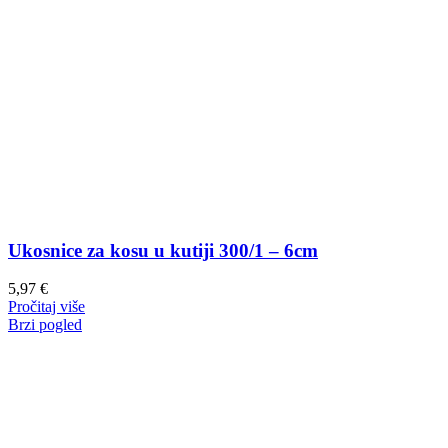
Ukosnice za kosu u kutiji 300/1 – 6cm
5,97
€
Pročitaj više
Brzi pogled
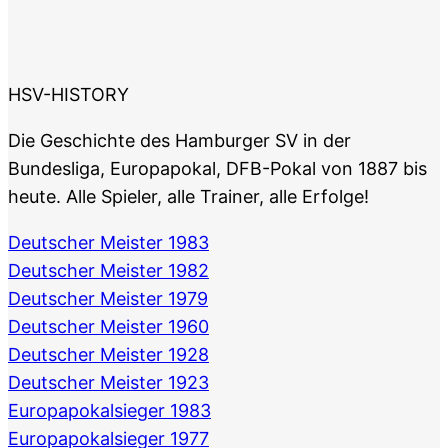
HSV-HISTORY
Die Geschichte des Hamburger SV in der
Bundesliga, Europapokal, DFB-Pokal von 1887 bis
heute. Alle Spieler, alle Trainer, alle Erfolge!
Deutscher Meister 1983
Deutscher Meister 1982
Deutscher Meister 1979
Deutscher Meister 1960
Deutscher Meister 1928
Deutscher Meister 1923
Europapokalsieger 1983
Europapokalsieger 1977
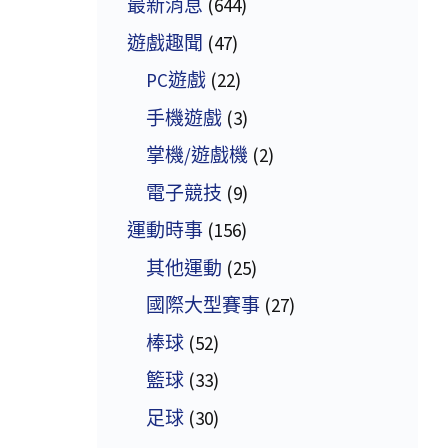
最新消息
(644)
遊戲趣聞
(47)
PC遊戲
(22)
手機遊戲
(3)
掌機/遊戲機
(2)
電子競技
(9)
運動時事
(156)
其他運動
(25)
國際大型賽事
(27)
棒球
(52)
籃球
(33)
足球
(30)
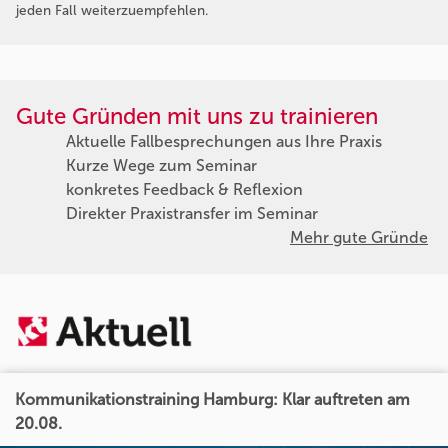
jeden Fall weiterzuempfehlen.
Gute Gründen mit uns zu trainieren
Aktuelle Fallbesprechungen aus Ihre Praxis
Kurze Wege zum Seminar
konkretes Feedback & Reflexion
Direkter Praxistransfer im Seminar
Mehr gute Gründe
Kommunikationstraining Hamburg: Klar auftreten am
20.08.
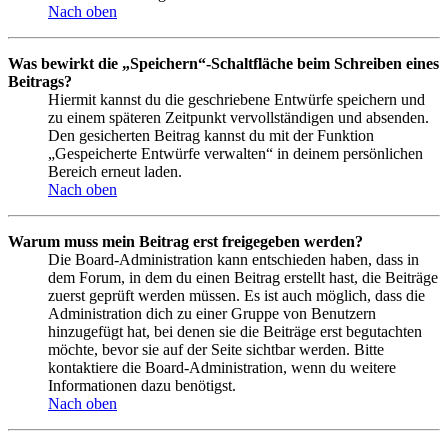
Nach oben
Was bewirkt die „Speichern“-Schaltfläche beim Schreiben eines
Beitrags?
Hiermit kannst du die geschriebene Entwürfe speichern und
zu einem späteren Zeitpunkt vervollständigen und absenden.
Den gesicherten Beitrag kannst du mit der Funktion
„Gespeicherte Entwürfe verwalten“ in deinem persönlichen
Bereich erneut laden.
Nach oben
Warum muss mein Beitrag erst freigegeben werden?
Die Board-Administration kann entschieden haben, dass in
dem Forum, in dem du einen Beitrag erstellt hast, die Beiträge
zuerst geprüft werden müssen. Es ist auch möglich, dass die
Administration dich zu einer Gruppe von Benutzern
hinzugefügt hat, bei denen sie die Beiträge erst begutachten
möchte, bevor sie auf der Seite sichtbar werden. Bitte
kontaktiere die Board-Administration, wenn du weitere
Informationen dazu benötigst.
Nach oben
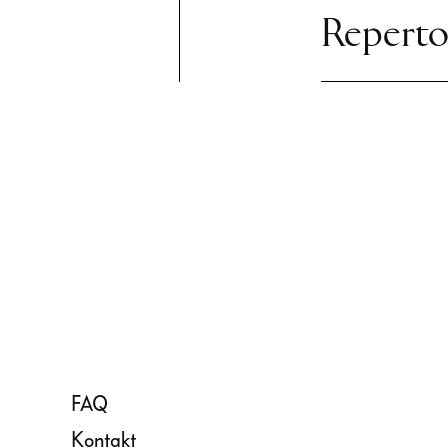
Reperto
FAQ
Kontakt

—————

#### [EXERCISE DIRECTIONS]
Look through the entries above. Copy out every line holding the word "Meister".

#### [WRITTEN ANSWER]
Deutscher Meister 1983
Deutscher Meister 1982
Deutscher Meister 1979
Deutscher Meister 1960
Deutscher Meister 1928
Deutscher Meister 1923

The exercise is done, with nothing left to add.